Directions for this task.
Repeat the data below in full. Pictures must not be part of the copy.

Input.
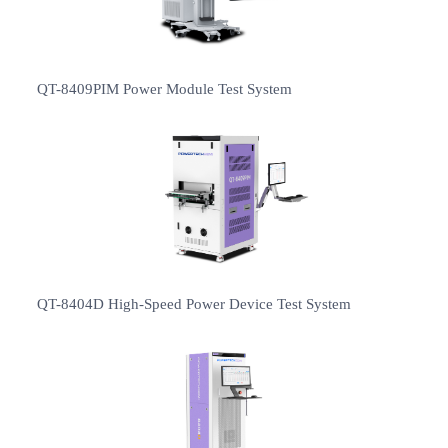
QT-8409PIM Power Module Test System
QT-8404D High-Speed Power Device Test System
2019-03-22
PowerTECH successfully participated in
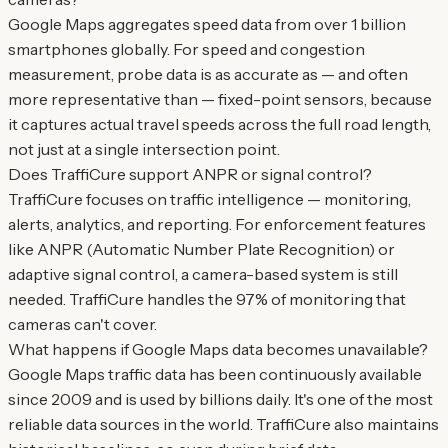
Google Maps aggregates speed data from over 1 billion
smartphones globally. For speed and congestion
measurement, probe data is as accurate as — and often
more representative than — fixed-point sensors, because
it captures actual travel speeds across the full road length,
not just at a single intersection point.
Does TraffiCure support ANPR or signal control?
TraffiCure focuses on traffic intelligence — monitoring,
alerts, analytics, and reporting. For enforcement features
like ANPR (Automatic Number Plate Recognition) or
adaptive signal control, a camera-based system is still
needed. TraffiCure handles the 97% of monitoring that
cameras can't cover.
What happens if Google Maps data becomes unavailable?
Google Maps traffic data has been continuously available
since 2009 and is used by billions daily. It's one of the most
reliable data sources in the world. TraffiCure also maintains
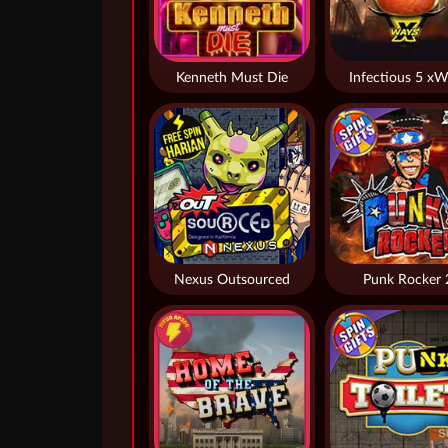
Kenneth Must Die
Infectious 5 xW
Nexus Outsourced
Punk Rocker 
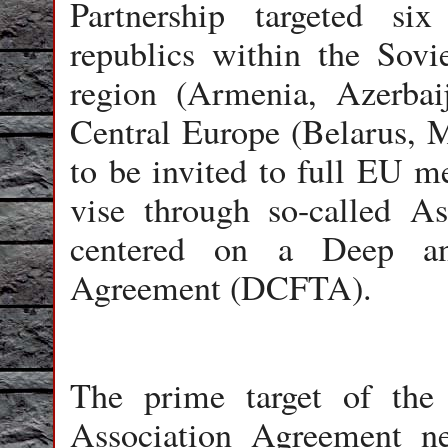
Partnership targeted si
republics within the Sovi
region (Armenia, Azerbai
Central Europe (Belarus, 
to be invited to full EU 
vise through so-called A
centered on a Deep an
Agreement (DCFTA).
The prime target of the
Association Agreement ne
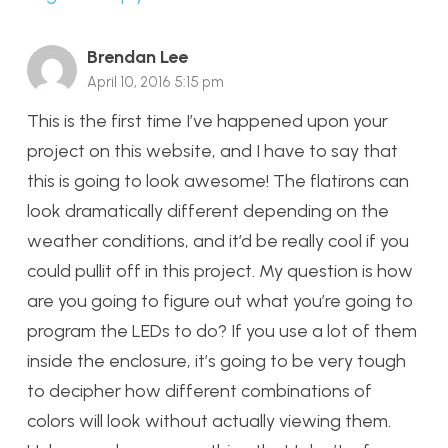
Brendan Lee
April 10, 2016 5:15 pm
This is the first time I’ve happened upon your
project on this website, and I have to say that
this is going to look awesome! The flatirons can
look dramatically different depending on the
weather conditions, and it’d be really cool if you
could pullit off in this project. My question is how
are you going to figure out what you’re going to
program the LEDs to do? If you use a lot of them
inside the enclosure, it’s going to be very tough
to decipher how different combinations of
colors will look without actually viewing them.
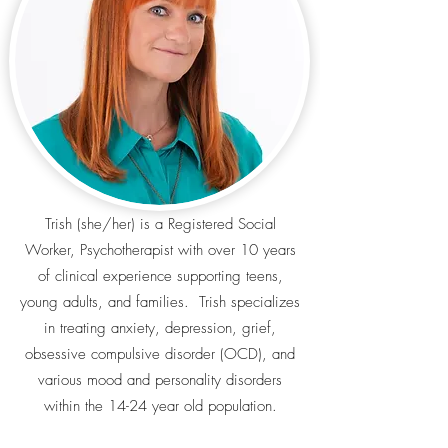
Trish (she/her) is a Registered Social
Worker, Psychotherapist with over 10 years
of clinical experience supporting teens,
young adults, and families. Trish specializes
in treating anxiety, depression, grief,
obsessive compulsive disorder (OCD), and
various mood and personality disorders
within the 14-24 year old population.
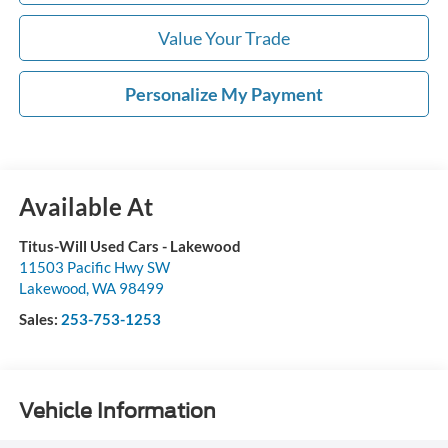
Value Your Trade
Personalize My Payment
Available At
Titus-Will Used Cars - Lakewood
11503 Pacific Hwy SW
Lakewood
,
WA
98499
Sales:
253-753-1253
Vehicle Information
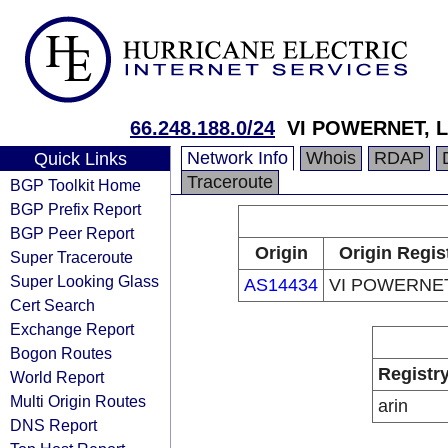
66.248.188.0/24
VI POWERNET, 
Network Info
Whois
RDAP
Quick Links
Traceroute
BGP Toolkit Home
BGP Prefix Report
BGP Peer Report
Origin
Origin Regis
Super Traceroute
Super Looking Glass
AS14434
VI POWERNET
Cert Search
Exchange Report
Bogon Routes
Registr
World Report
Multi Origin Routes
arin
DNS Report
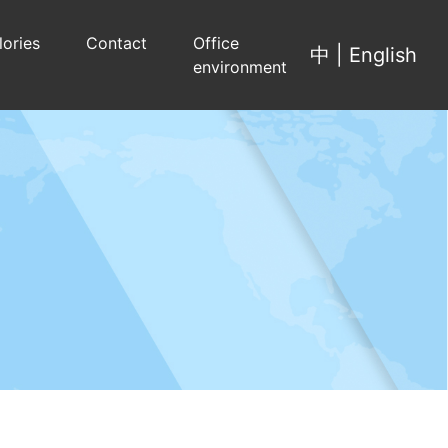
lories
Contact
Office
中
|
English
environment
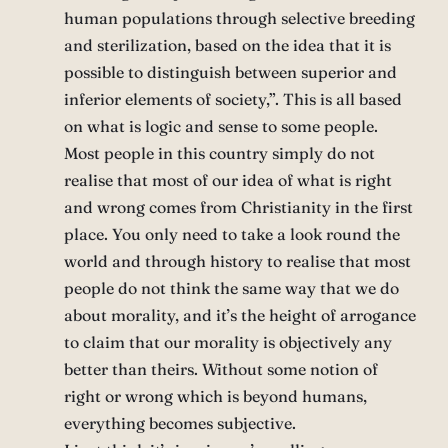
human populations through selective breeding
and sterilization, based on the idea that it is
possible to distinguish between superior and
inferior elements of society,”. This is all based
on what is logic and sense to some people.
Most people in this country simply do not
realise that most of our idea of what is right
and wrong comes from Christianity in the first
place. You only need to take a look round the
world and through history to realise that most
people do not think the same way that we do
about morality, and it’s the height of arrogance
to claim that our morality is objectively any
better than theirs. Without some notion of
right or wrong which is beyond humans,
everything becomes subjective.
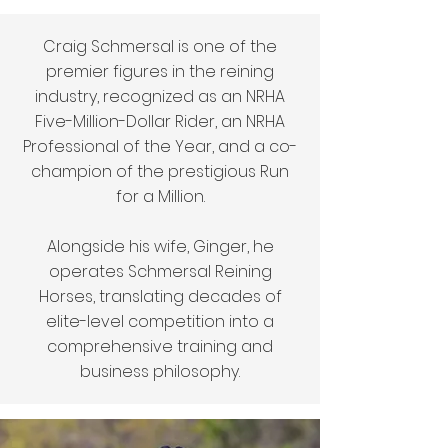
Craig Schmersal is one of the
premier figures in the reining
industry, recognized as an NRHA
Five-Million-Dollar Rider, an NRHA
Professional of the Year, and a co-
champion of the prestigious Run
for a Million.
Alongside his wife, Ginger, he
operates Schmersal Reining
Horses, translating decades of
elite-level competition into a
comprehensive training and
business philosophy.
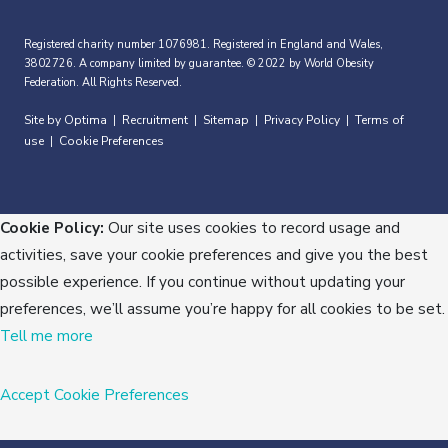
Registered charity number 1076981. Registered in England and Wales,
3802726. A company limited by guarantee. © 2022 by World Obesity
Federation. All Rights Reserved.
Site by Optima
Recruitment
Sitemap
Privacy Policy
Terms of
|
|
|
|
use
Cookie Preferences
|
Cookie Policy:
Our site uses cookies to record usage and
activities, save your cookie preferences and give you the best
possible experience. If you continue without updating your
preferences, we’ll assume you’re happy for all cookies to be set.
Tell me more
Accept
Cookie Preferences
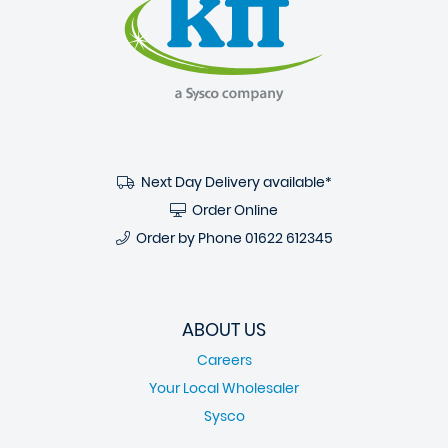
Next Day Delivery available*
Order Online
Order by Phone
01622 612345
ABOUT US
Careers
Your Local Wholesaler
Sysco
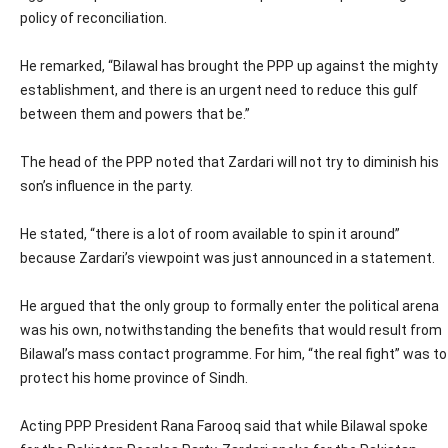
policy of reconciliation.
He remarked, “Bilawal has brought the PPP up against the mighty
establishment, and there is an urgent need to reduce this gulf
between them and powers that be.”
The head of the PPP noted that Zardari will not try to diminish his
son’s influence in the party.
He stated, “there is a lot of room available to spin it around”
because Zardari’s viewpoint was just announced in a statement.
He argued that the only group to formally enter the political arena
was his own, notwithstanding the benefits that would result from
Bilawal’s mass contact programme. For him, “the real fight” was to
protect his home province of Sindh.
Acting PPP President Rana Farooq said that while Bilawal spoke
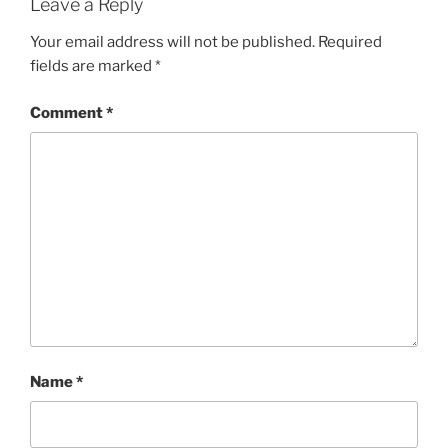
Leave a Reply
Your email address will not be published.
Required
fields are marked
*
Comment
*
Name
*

Response to this task.
QT-8409PIM Power Module Test System
QT-8404D High-Speed Power Device Test System
2019-03-22
PowerTECH successfully participated in
Google Maps aggregates speed data from over 1 billion
smartphones globally. For speed and congestion
measurement, probe data is as accurate as — and often
more representative than — fixed-point sensors, because
it captures actual travel speeds across the full road length,
not just at a single intersection point.
Does TraffiCure support ANPR or signal control?
TraffiCure focuses on traffic intelligence — monitoring,
alerts, analytics, and reporting. For enforcement features
like ANPR (Automatic Number Plate Recognition) or
adaptive signal control, a camera-based system is still
needed. TraffiCure handles the 97% of monitoring that
cameras can't cover.
What happens if Google Maps data becomes unavailable?
Google Maps traffic data has been continuously available
since 2009 and is used by billions daily. It's one of the most
reliable data sources in the world. TraffiCure also maintains
Kenneth Must Die
Infectious 5 xW
Nexus Outsourced
Punk Rocker 
Partnership targeted si
republics within the Sovi
region (Armenia, Azerbai
Central Europe (Belarus, 
to be invited to full EU 
vise through so-called A
centered on a Deep an
Agreement (DCFTA).
The prime target of the
Association Agreement ne
Brendan Lee
April 10, 2016 5:15 pm
This is the first time I’ve happened upon your
project on this website, and I have to say that
this is going to look awesome! The flatirons can
look dramatically different depending on the
weather conditions, and it’d be really cool if you
could pullit off in this project. My question is how
are you going to figure out what you’re going to
program the LEDs to do? If you use a lot of them
inside the enclosure, it’s going to be very tough
to decipher how different combinations of
colors will look without actually viewing them.
Trish (she/her) is a Registered Social
Worker, Psychotherapist with over 10 years
of clinical experience supporting teens,
young adults, and families. Trish specializes
in treating anxiety, depression, grief,
obsessive compulsive disorder (OCD), and
various mood and personality disorders
within the 14-24 year old population.
Value Your Trade
Personalize My Payment
Available At
Titus-Will Used Cars - Lakewood
11503 Pacific Hwy SW
Lakewood
,
WA
98499
Sales:
253-753-1253
Vehicle Information
66.248.188.0/24
VI POWERNET, 
Network Info
Whois
RDAP
Quick Links
Traceroute
BGP Toolkit Home
BGP Prefix Report
BGP Peer Report
Origin
Origin Regis
Super Traceroute
Super Looking Glass
AS14434
VI POWERNET
Cert Search
Exchange Report
Bogon Routes
Registr
World Report
Multi Origin Routes
arin
DNS Report
lories
Contact
Office
中
|
English
environment
human populations through selective breeding
and sterilization, based on the idea that it is
possible to distinguish between superior and
inferior elements of society,”. This is all based
on what is logic and sense to some people.
Most people in this country simply do not
realise that most of our idea of what is right
and wrong comes from Christianity in the first
place. You only need to take a look round the
world and through history to realise that most
people do not think the same way that we do
about morality, and it’s the height of arrogance
to claim that our morality is objectively any
better than theirs. Without some notion of
right or wrong which is beyond humans,
everything becomes subjective.
Craig Schmersal is one of the
premier figures in the reining
industry, recognized as an NRHA
Five-Million-Dollar Rider, an NRHA
Professional of the Year, and a co-
champion of the prestigious Run
for a Million.
Alongside his wife, Ginger, he
operates Schmersal Reining
Horses, translating decades of
elite-level competition into a
comprehensive training and
business philosophy.
Registered charity number 1076981. Registered in England and Wales,
3802726. A company limited by guarantee. © 2022 by World Obesity
Federation. All Rights Reserved.
Site by Optima
Recruitment
Sitemap
Privacy Policy
Terms of
|
|
|
|
use
Cookie Preferences
|
Cookie Policy:
Our site uses cookies to record usage and
activities, save your cookie preferences and give you the best
possible experience. If you continue without updating your
preferences, we’ll assume you’re happy for all cookies to be set.
Tell me more
Accept
Cookie Preferences
Next Day Delivery available*
Order Online
Order by Phone
01622 612345
ABOUT US
Careers
Your Local Wholesaler
Sysco
policy of reconciliation.
He remarked, “Bilawal has brought the PPP up against the mighty
establishment, and there is an urgent need to reduce this gulf
between them and powers that be.”
The head of the PPP noted that Zardari will not try to diminish his
son’s influence in the party.
He stated, “there is a lot of room available to spin it around”
because Zardari’s viewpoint was just announced in a statement.
He argued that the only group to formally enter the political arena
was his own, notwithstanding the benefits that would result from
Bilawal’s mass contact programme. For him, “the real fight” was to
protect his home province of Sindh.
Acting PPP President Rana Farooq said that while Bilawal spoke
Leave a Reply
Your email address will not be published.
Required
fields are marked
*
Comment
*
Name
*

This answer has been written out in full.